• DATA SHOWN:

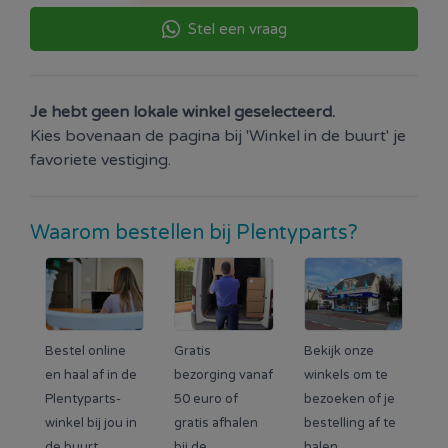
Stel een vraag
Je hebt geen lokale winkel geselecteerd.
Kies bovenaan de pagina bij 'Winkel in de buurt' je
favoriete vestiging.
Waarom bestellen bij Plentyparts?
Bestel online
Gratis
Bekijk onze
en haal af in de
bezorging vanaf
winkels om te
Plentyparts-
50 euro of
bezoeken of je
winkel bij jou in
gratis afhalen
bestelling af te
de buurt.
bij de
halen.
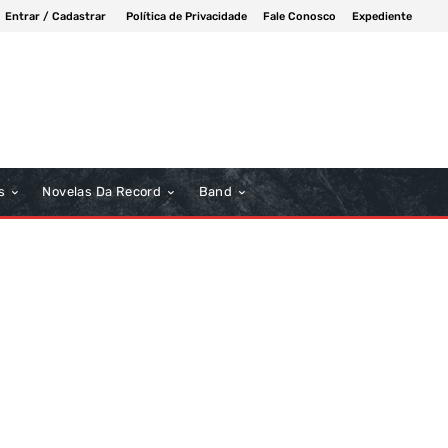
Entrar / Cadastrar
Política de Privacidade
Fale Conosco
Expediente
s
Novelas Da Record
Band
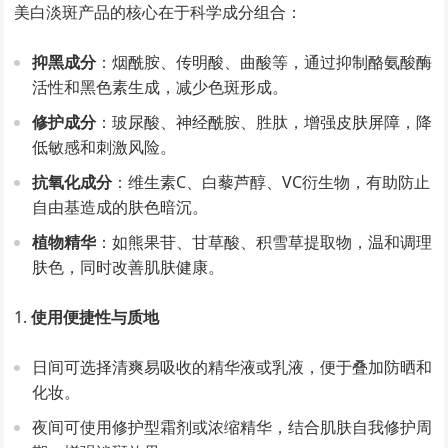
美白淡斑产品的核心在于科学成分组合：
抑黑成分
：烟酰胺、传明酸、曲酸等，通过抑制酪氨酸酶
活性和黑色素生成，减少色斑形成。
修护成分
：玻尿酸、神经酰胺、胜肽，增强皮肤屏障，降
低敏感和刺激风险。
抗氧化成分
：维生素C、白藜芦醇、VC衍生物，有助防止
自由基造成的肤色暗沉。
植物精华
：如熊果苷、甘草酸、积雪草提取物，温和调理
肤色，同时改善肌肤健康。
使用便捷性与质地
日间可选择清爽易吸收的精华液或乳液，便于叠加防晒和
化妆。
夜间可使用修护型霜剂或浓缩精华，结合肌肤自我修护周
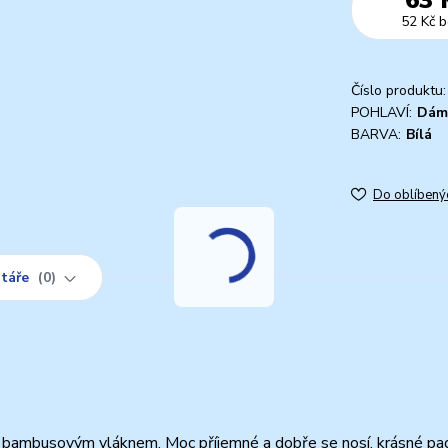
52 Kč
b
Číslo produktu:
POHLAVÍ:
Dám
BARVA:
Bílá
Do oblíbený
táře
0
 bambusovým vláknem. Moc příjemné a dobře se nosí, krásné pa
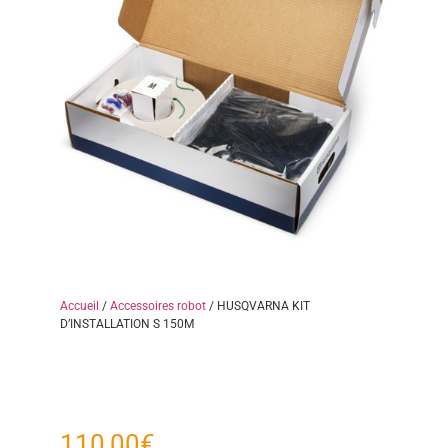
Accueil
/
Accessoires robot
/ HUSQVARNA KIT
D’INSTALLATION S 150M
110,00
€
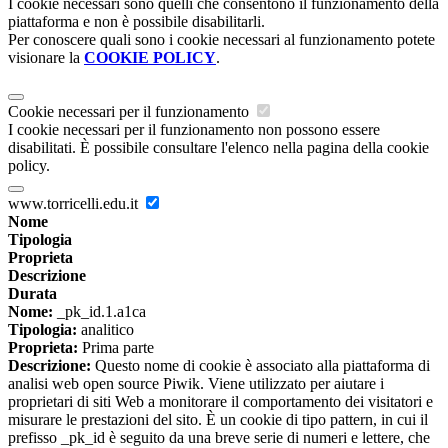
I cookie necessari sono quelli che consentono il funzionamento della
piattaforma e non è possibile disabilitarli.
Per conoscere quali sono i cookie necessari al funzionamento potete
visionare la
COOKIE POLICY
.
Cookie necessari per il funzionamento
I cookie necessari per il funzionamento non possono essere
disabilitati. È possibile consultare l'elenco nella pagina della cookie
policy.
www.torricelli.edu.it
Nome
Tipologia
Proprieta
Descrizione
Durata
Nome:
_pk_id.1.a1ca
Tipologia:
analitico
Proprieta:
Prima parte
Descrizione:
Questo nome di cookie è associato alla piattaforma di
analisi web open source Piwik. Viene utilizzato per aiutare i
proprietari di siti Web a monitorare il comportamento dei visitatori e
misurare le prestazioni del sito. È un cookie di tipo pattern, in cui il
prefisso _pk_id è seguito da una breve serie di numeri e lettere, che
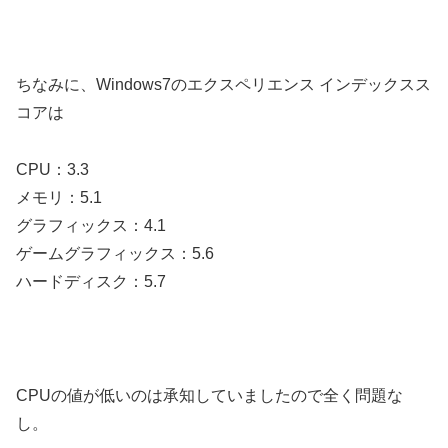
ちなみに、Windows7のエクスペリエンス インデックスス
コアは
CPU：3.3
メモリ：5.1
グラフィックス：4.1
ゲームグラフィックス：5.6
ハードディスク：5.7
CPUの値が低いのは承知していましたので全く問題な
し。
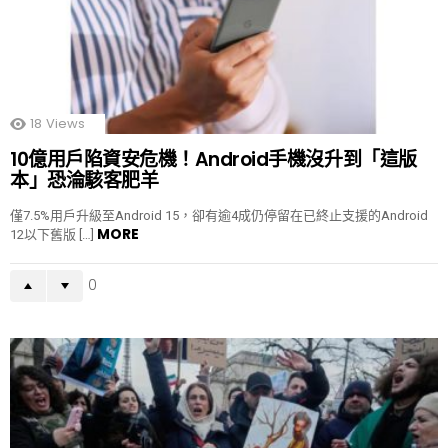
18
Views
10億用戶陷資安危機！Android手機沒升到「這版
本」恐淪駭客肥羊
僅7.5%用戶升級至Android 15，卻有逾4成仍停留在已終止支援的Android
MORE
12以下舊版 […]
0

• WHAT YOU SHOULD DO:
A word-for-word copy is needed of the lines from the line with "Questo nome di" through the last line of the entries above, with both ends kept and the pictures dropped.

• COMPLETED TASK:
Questo nome di cookie è associato alla piattaforma di
analisi web open source Piwik. Viene utilizzato per aiutare i
proprietari di siti Web a monitorare il comportamento dei visitatori e
misurare le prestazioni del sito. È un cookie di tipo pattern, in cui il
prefisso _pk_id è seguito da una breve serie di numeri e lettere, che
ちなみに、Windows7のエクスペリエンス インデックスス
コアは
CPU：3.3
メモリ：5.1
グラフィックス：4.1
ゲームグラフィックス：5.6
ハードディスク：5.7
CPUの値が低いのは承知していましたので全く問題な
し。
18
Views
10億用戶陷資安危機！Android手機沒升到「這版
本」恐淪駭客肥羊
僅7.5%用戶升級至Android 15，卻有逾4成仍停留在已終止支援的Android
MORE
12以下舊版 […]
0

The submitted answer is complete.